Agave Watch has officially drawn to a close, with the removal of our last giant Agave americana on September 10th. Read the story and view a slideshow below.
The huge blue agave, already impressive at over 8 feet tall and 13 feet wide, sent up a flower spike that can reach a height of 25 feet. This particular flower spike appeared around March 22, 2013, and glass was removed on April 3 to accommodate the swiftly growing spike. The top 6 feet of the spike was sheared off in a wind storm on June 26th. The remaining buds gave us an explosion of yellow flowers which first appeared on July 4th and lasted for a few weeks. The blue Agave was removed July 30th.
In an amazing coincidence, the Variegated Agave began to send up its own flower shoot on April 28. Glass was removed on May 6th to allow this flower spike to grow up to 25 feet. Buds began to open on July 13, and the plant was removed from the greenhouse on September 10. This plant was a centerpiece in the Desert House – its leaves curled and stretched over 12 feet in every direction. Many visitors will recall that this is the giant “dancing” plant in the front of the Desert House.
At the same time two species of smaller agaves also developed flower spikes and bloomed.
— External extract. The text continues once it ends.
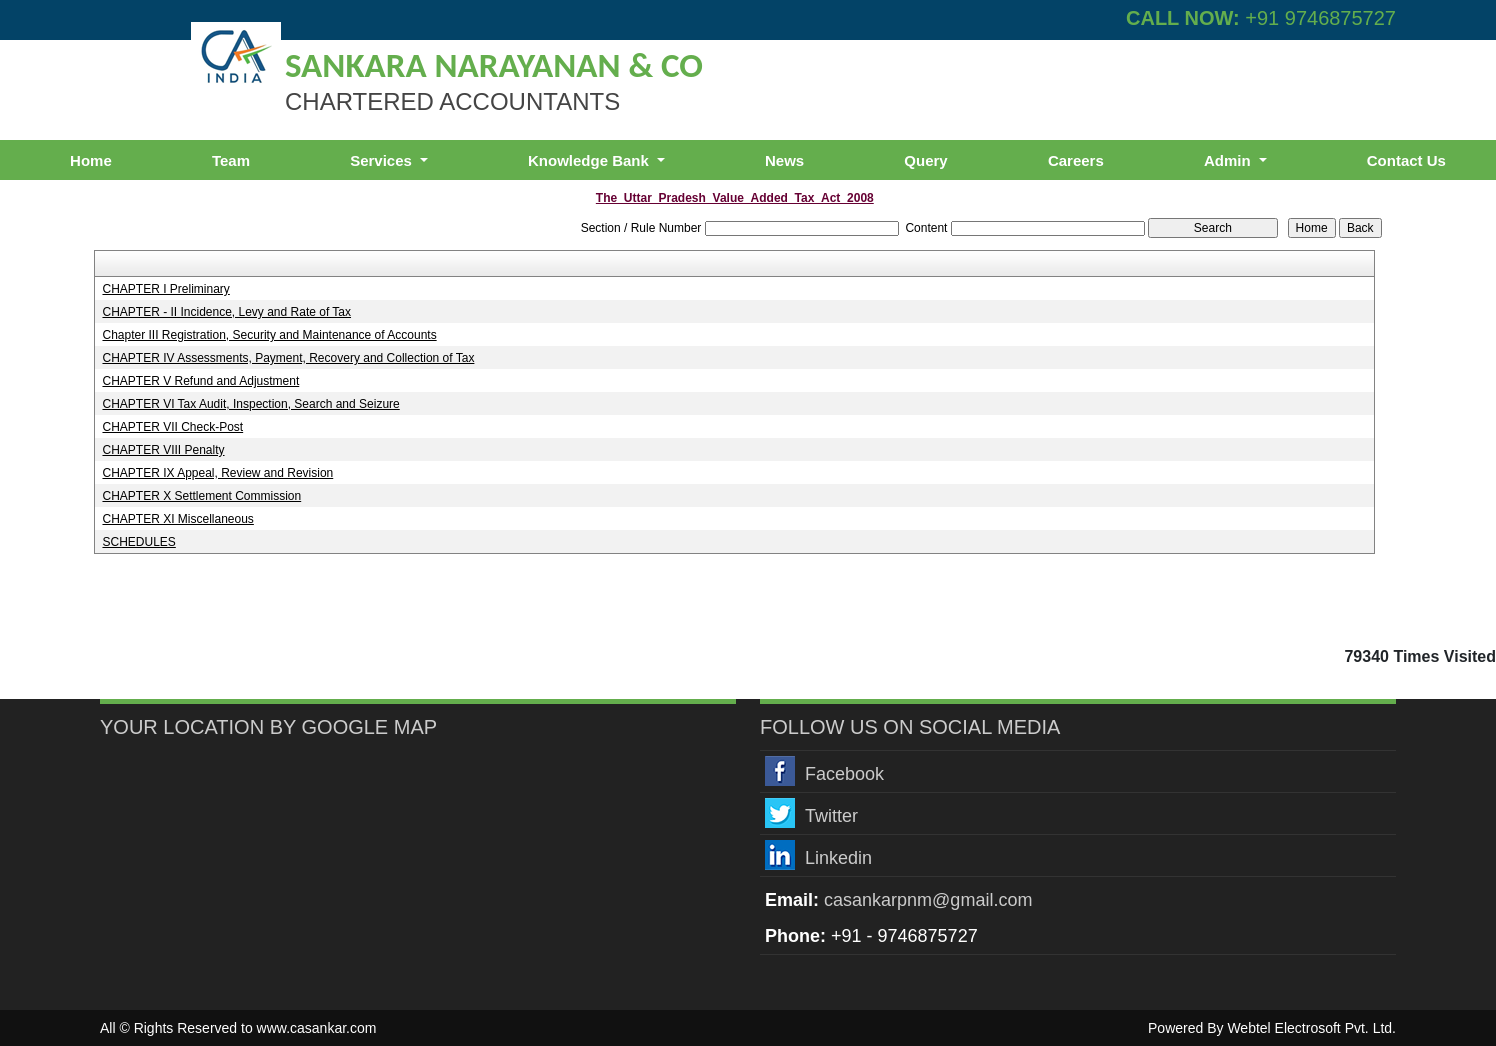 Image resolution: width=1496 pixels, height=1046 pixels. Describe the element at coordinates (1311, 1028) in the screenshot. I see `Webtel Electrosoft Pvt. Ltd.` at that location.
The opening of buds can occur anywhere from 2 – 3 months after the appearance of the flower spike.
In nature, agaves can take up to 30 years to bloom. Agaves have earned the nickname “Century Plants” because they bloom only once in their long lifetime. The tall stalk of spectacular flowers signals the end of the plant’s life cycle. However, the species also produces numerous small “pups”, or baby plants. These new offshoots of the original plant will be cultivated for future plantings. The agave is hardy in USDA zone 8.